*** Opening Materials provided ***

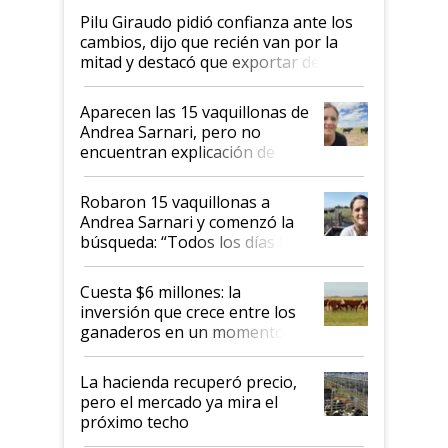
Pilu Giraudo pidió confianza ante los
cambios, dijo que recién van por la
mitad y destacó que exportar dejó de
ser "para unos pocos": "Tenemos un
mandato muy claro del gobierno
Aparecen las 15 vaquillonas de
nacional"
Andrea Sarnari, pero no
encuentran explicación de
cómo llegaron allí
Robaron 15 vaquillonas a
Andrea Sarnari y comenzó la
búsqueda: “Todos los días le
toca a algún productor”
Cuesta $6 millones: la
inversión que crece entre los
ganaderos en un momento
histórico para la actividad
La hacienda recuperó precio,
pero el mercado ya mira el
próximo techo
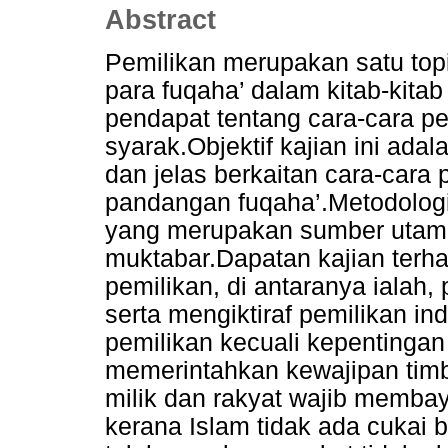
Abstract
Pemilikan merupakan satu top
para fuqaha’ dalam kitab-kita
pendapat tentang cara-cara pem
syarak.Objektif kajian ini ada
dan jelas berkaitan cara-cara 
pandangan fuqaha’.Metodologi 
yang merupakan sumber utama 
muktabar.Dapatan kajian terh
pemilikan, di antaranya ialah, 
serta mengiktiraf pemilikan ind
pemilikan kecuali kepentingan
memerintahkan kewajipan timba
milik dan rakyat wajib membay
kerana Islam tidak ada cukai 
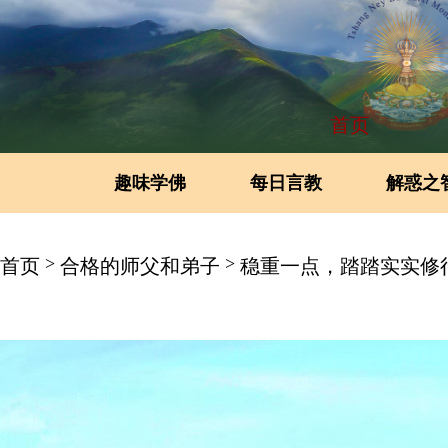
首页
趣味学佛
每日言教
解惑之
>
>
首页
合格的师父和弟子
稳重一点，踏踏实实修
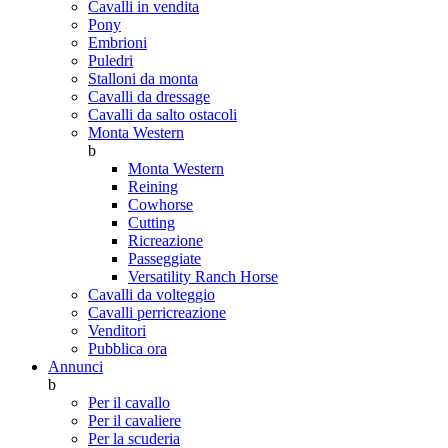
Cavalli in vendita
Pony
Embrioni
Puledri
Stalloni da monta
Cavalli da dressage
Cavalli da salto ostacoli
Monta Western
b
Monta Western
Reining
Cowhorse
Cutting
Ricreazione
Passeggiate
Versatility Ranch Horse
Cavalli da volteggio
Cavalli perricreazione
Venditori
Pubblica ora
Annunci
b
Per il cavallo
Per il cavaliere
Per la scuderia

*** Closing Materials provided ***

What you have to do:
Say how many lines of the entries above include the word "fuqaha", giving the number alone.

Solved exercise:
2